L’une des erreurs les plus fréquentes consiste à regarder un futur reproducteur avec les critères d’un chaton de compagnie ou de show :

“Oui mais… et les rosettes ?” “Il n’est pas assez contrasté.”“Ce n’est pas assez spectaculaire.”

Ces remarques révèlent une chose : la confusion entre le rôle d’un reproducteur et celui d’un produit commercial.

Un reproducteur n’est pas là pour séduire immédiatement, mais pour poser des bases solides :

  • qualité du pelage

  • structure du poil

  • santé

  • stabilité morphologique

  • transmission génétique lisible


🧠 Exemple concret : travailler le poil avant le dessin


Dans certaines variations, comme le Bengal Cashmere, la priorité génétique peut être :

  • la qualité du poil long

  • sa texture

  • sa densité

  • sa transmission homogène


Cela implique parfois de travailler avec des lignées :

  • à dessin plus simple (single spot, motifs discrets)

  • moins “instagrammables”

  • mais indispensables pour fixer le caractère Cashmere qualitatif sur le long terme


Le dessin se travaille ensuite.

La qualité du poil, une fois perdue, est beaucoup plus difficile à reconstruire.

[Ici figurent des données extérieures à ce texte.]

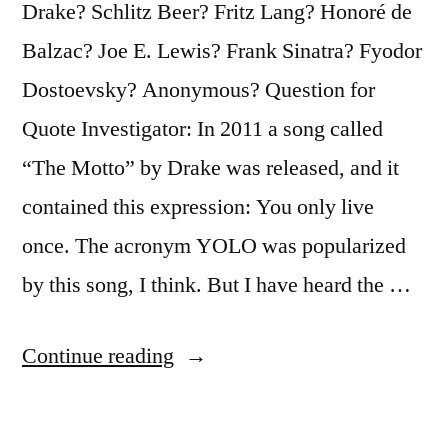
Drake? Schlitz Beer? Fritz Lang? Honoré de
Balzac? Joe E. Lewis? Frank Sinatra? Fyodor
Dostoevsky? Anonymous? Question for
Quote Investigator: In 2011 a song called
“The Motto” by Drake was released, and it
contained this expression: You only live
once. The acronym YOLO was popularized
by this song, I think. But I have heard the …
“Quote
Continue reading
Origin:
You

🧱 Un programme sérieux ne se juge pas à une photo


Un élevage structuré se reconnaît à :

  • la cohérence de ses choix

  • la patience de ses sélections

  • la lisibilité de sa génétique

  • sa capacité à dire NON à la facilité


Les programmes durables sont rarement les plus bruyants au départ.

Ils deviennent visibles après la consolidation, jamais avant.


🎯 Sélection ≠ séduction


Confondre sélection génétique et vitrine marketing, c’est :

  • construire pour l’instant

  • vendre une image

  • et fragiliser l’avenir


Les élevages qui durent sont ceux qui acceptent de :

  • décevoir les regards pressés

  • filtrer les incompréhensions

  • travailler dans la patiente

  • privilégier la transmission à la démonstration



🧩 Conclusion


Un reproducteur n’est pas là pour “plaire”.

Il est là pour bâtir.

La sélection génétique est un langage technique, lent, exigeant.


La vitrine marketing est un langage immédiat, séduisant, souvent trompeur.

Les confondre, c’est renoncer à toute vision long terme.